Dataset entries
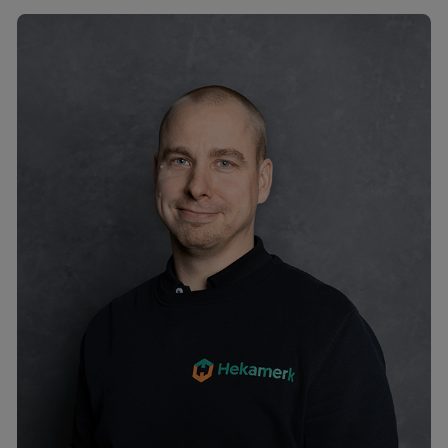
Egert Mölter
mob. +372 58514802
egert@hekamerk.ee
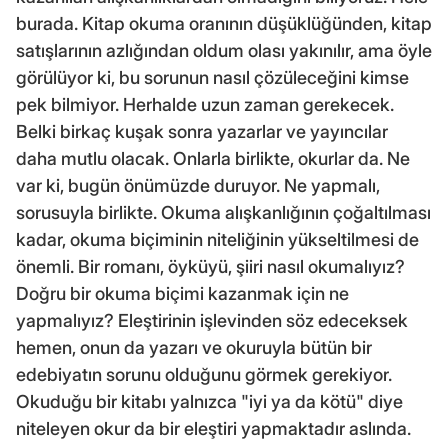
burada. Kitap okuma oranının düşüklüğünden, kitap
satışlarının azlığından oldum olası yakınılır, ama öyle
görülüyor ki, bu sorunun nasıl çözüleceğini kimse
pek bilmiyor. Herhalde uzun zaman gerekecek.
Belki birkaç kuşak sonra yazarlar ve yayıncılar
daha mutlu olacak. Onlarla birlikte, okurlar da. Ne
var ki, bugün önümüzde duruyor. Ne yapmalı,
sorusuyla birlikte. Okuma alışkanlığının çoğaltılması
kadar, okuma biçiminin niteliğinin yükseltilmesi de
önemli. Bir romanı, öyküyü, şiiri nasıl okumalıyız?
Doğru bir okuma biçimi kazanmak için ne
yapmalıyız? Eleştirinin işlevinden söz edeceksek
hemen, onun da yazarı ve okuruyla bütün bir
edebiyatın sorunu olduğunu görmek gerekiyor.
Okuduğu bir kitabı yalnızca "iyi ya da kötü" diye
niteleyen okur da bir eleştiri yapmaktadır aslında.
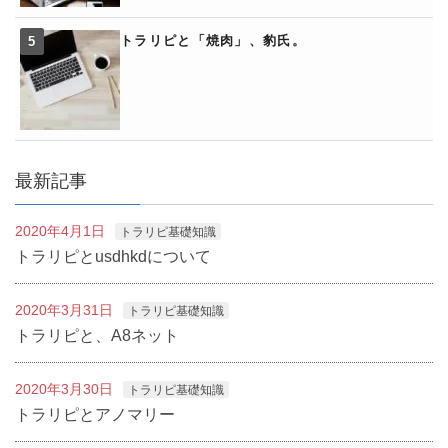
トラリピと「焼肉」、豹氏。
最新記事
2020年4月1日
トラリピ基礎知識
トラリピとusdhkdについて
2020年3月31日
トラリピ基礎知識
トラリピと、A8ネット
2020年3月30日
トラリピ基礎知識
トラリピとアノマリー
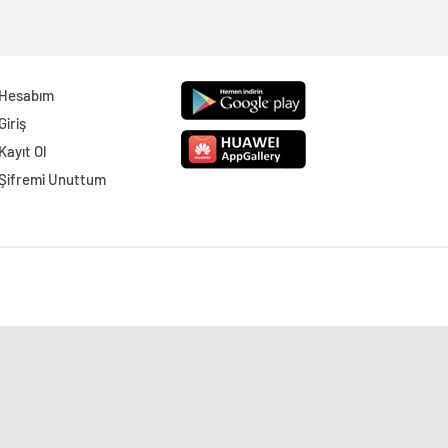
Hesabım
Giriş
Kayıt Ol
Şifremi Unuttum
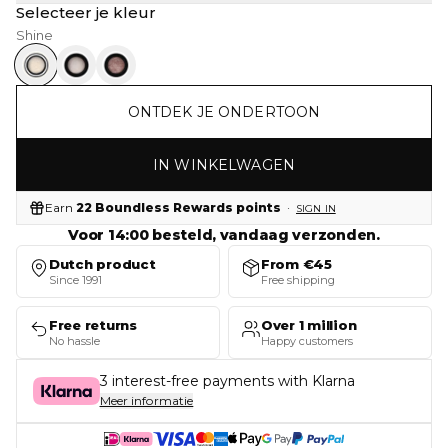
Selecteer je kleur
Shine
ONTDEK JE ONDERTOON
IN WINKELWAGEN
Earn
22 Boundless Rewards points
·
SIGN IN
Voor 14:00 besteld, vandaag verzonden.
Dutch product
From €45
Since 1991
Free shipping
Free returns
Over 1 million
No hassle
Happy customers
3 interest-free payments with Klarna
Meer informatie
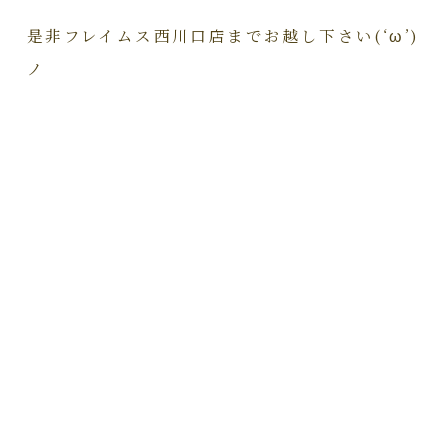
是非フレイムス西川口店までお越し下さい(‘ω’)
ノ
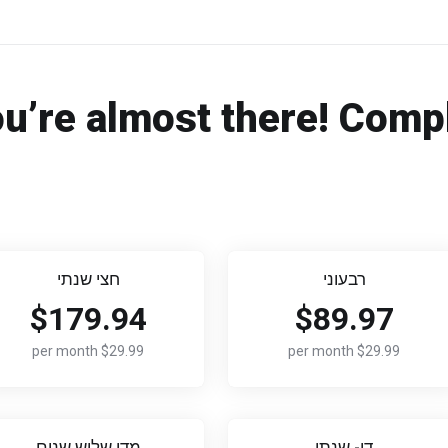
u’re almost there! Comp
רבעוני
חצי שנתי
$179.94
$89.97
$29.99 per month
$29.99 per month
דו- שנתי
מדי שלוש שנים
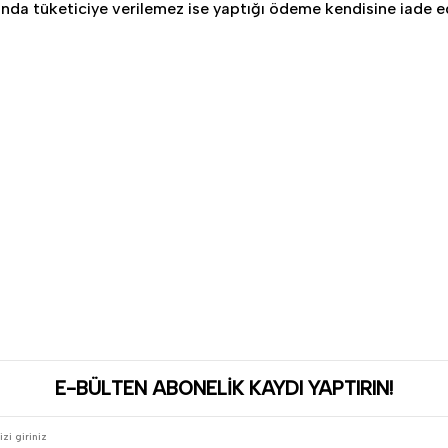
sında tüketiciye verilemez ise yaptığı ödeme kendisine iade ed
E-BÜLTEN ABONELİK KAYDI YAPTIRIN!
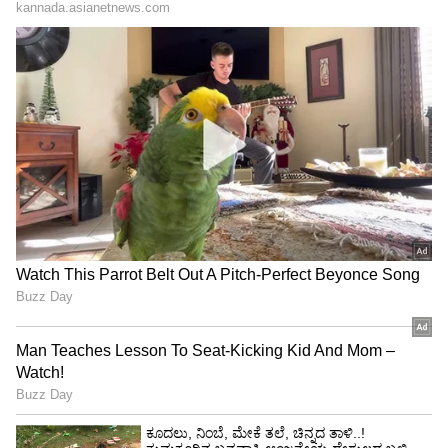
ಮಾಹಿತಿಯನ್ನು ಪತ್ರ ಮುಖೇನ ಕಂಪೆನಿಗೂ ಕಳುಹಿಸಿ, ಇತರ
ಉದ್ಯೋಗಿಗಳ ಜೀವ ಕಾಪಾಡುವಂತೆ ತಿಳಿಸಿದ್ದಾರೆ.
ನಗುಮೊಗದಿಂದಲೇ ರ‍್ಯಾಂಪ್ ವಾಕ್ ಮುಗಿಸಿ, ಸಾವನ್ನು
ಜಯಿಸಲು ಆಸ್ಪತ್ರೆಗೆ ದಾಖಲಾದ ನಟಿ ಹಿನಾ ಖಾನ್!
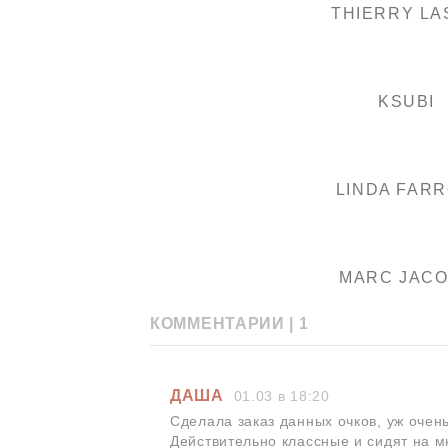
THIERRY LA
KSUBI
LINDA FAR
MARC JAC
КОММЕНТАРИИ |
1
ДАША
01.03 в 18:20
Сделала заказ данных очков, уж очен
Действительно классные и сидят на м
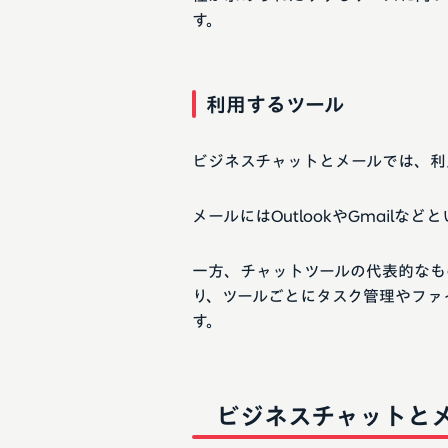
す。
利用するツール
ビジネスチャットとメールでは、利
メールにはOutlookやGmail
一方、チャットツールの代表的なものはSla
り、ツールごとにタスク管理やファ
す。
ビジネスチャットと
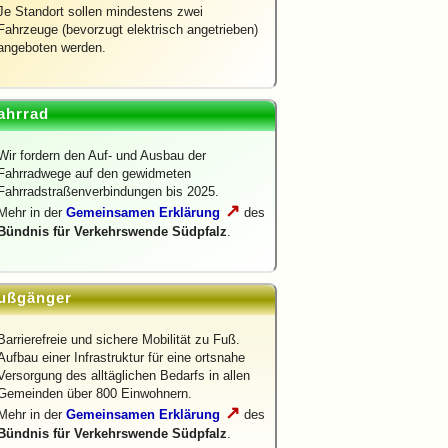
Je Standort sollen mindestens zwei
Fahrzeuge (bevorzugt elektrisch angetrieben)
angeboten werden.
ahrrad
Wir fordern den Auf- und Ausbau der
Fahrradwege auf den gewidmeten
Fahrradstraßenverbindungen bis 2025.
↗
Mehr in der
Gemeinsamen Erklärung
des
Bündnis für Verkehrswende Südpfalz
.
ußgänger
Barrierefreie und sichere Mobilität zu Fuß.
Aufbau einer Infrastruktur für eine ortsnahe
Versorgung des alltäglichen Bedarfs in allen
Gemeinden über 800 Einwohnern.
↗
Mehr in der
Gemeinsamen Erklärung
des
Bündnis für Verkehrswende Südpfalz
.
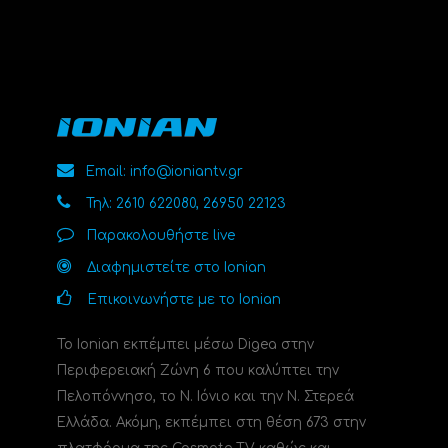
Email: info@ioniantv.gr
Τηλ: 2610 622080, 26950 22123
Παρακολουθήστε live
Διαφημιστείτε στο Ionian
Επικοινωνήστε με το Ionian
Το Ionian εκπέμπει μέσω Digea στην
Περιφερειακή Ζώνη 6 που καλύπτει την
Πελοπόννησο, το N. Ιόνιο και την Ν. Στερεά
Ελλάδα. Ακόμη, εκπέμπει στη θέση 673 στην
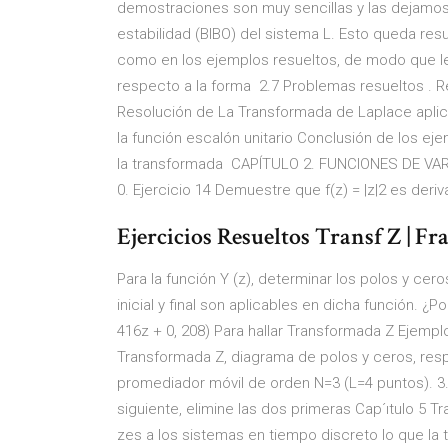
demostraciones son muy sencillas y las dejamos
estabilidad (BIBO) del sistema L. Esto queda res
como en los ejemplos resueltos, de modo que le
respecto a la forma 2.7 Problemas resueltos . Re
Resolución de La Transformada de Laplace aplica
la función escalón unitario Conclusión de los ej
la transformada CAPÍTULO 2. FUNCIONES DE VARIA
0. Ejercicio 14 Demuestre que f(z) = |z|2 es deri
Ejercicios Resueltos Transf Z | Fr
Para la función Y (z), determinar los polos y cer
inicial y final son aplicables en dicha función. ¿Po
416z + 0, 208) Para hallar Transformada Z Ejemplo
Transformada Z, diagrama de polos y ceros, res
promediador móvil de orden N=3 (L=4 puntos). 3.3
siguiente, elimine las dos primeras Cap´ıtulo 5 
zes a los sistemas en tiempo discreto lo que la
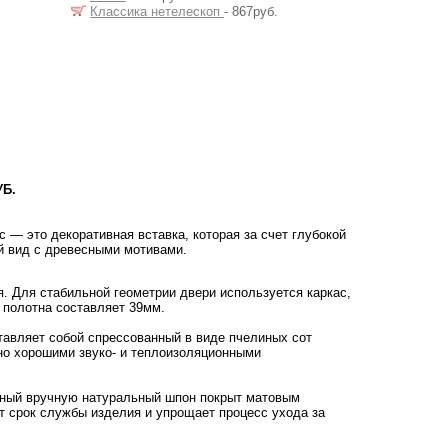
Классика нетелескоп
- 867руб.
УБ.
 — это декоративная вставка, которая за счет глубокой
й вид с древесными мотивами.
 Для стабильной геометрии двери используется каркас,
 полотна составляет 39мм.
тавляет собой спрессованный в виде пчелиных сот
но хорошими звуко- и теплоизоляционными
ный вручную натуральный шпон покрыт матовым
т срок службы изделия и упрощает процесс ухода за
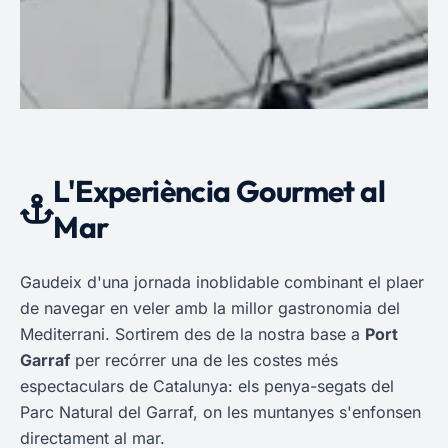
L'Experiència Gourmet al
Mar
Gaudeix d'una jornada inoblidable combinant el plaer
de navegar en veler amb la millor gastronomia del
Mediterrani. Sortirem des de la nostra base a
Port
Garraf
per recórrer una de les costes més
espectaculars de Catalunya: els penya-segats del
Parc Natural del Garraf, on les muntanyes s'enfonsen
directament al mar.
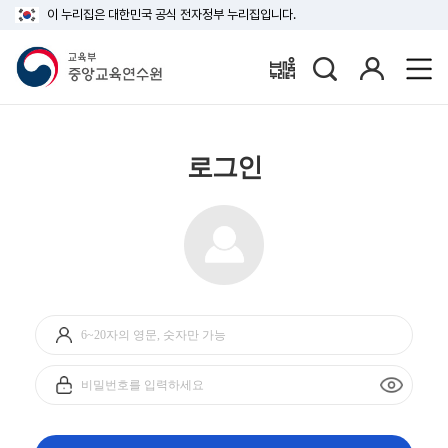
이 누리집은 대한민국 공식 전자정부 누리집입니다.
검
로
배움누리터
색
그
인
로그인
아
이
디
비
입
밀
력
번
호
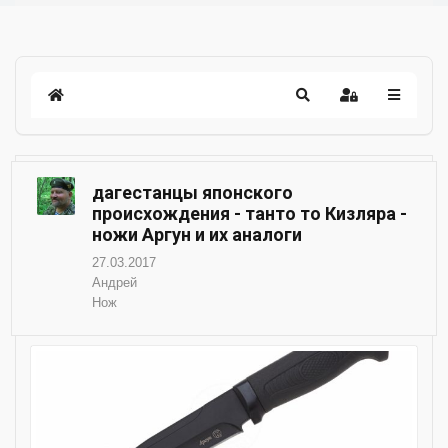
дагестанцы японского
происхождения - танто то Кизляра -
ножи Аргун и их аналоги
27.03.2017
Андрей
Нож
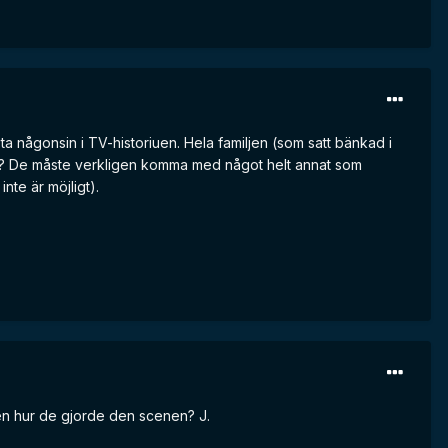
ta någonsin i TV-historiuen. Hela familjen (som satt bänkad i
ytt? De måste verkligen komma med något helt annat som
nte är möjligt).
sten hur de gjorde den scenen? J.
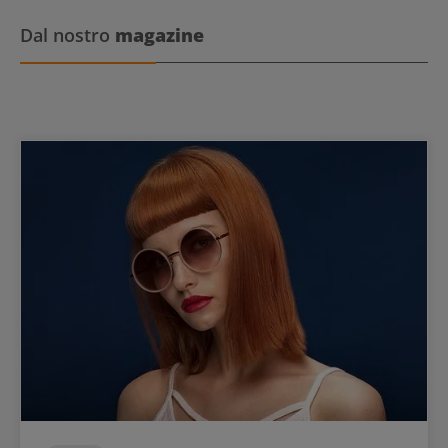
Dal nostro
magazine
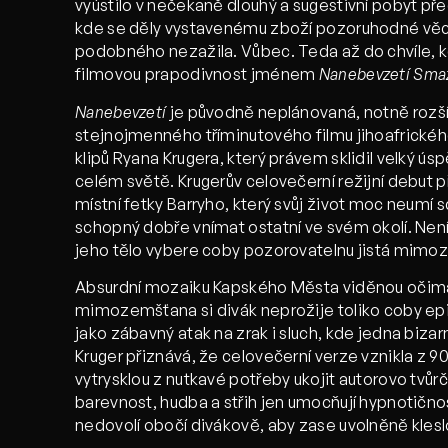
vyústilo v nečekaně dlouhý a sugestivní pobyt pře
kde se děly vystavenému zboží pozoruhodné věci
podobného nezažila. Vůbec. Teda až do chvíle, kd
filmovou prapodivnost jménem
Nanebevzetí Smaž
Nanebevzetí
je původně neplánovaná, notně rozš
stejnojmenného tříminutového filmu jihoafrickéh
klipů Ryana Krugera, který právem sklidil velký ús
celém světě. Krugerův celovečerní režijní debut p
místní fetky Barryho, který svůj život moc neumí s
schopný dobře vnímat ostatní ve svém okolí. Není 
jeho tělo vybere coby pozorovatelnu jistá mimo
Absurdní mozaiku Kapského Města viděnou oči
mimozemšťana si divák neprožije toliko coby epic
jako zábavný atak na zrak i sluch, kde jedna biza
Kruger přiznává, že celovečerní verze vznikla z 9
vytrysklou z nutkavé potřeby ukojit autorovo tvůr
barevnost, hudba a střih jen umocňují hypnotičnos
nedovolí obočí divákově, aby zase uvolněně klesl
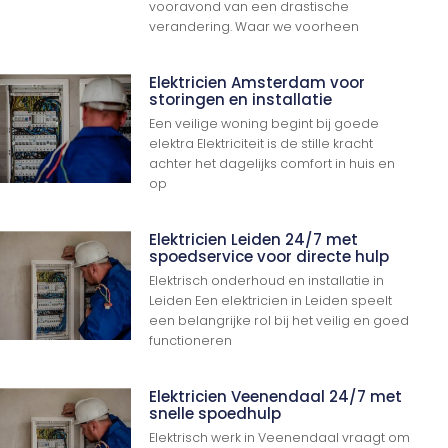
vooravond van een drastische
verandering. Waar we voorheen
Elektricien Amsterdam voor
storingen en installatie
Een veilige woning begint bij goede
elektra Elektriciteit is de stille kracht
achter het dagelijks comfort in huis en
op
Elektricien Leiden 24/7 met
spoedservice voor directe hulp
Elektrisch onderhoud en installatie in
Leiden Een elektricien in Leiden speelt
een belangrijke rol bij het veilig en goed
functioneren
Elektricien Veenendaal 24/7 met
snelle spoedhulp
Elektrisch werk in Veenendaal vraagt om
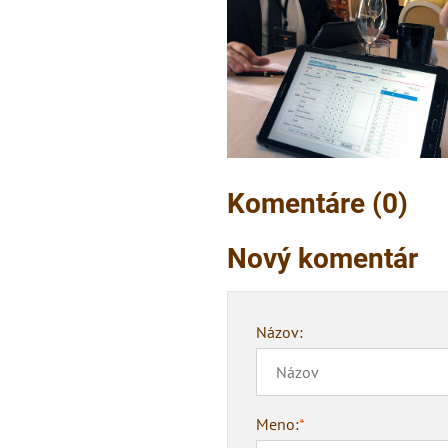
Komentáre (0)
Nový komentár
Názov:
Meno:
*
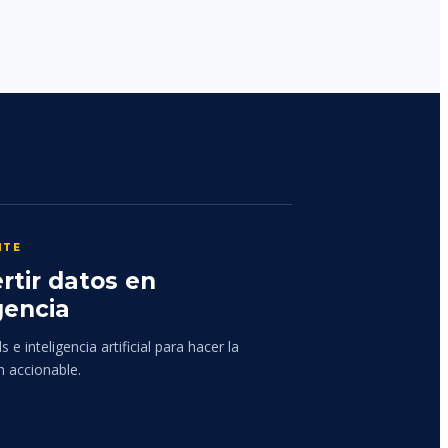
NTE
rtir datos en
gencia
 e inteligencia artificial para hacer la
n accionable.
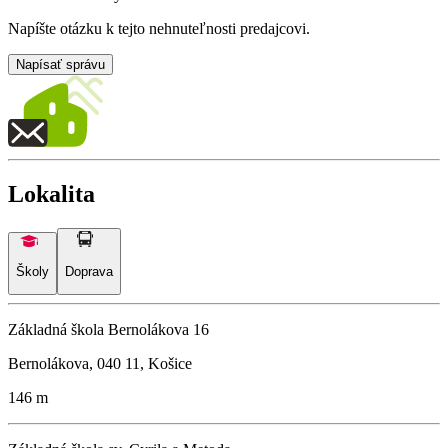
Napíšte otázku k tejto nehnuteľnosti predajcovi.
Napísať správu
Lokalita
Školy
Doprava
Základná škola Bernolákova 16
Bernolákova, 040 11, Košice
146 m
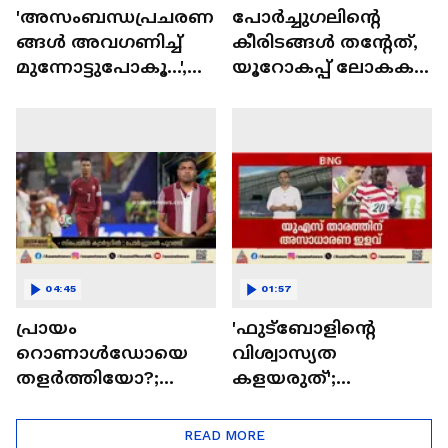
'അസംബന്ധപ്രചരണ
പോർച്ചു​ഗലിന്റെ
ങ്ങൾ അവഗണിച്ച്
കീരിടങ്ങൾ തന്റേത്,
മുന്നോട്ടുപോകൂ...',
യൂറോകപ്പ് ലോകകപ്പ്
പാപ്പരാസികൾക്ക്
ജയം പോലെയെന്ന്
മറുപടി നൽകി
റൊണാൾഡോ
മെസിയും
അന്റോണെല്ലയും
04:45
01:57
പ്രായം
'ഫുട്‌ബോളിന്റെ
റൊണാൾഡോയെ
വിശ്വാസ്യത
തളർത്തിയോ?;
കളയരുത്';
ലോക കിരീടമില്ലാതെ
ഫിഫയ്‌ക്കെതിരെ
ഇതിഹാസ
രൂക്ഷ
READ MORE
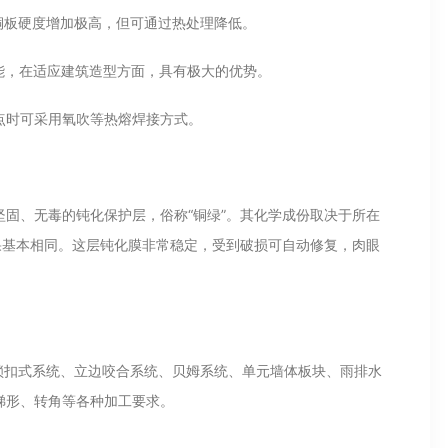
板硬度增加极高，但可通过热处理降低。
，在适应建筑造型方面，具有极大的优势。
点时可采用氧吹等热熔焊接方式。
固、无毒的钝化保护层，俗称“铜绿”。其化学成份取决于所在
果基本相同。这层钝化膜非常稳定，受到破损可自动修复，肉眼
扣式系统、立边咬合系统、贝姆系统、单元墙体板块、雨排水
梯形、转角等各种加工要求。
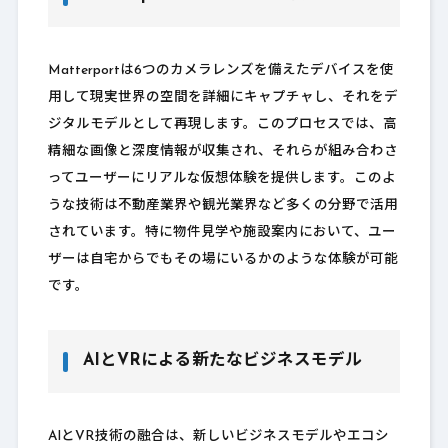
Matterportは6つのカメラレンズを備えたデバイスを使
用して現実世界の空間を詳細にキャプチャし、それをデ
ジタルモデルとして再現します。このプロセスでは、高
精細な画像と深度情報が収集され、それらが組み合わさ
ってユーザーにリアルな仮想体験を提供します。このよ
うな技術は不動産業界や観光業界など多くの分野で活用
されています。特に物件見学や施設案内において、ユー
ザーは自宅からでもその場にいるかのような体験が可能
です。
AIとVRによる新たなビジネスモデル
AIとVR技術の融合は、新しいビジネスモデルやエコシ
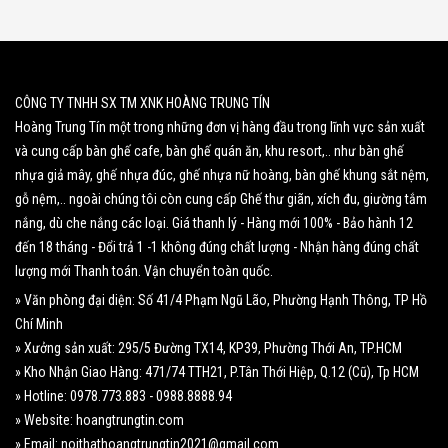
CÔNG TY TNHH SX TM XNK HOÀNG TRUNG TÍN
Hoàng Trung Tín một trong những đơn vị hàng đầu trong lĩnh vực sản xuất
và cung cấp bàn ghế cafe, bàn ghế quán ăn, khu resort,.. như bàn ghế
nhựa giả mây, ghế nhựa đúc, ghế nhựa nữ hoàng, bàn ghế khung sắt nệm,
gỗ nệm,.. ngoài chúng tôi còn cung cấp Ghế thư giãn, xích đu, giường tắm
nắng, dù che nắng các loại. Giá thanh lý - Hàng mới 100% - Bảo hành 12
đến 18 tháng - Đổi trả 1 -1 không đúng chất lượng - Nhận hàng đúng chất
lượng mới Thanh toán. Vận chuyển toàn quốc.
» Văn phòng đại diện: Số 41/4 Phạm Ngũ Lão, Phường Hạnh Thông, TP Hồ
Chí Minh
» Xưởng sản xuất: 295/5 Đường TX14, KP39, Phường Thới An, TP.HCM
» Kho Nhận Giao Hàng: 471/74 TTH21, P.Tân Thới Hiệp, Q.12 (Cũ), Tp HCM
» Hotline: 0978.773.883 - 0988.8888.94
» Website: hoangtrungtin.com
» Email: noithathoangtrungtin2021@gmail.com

ASSIGNMENT.
Give again, exactly, the lines starting at the first entry above and ending at the line with "var ki, bugün"; please leave pictures out.

EXERCISE ANSWER.
Egert Mölter
mob. +372 58514802
egert@hekamerk.ee
burada. Kitap okuma oranının düşüklüğünden, kitap
satışlarının azlığından oldum olası yakınılır, ama öyle
görülüyor ki, bu sorunun nasıl çözüleceğini kimse
pek bilmiyor. Herhalde uzun zaman gerekecek.
Belki birkaç kuşak sonra yazarlar ve yayıncılar
daha mutlu olacak. Onlarla birlikte, okurlar da. Ne
var ki, bugün önümüzde duruyor. Ne yapmalı,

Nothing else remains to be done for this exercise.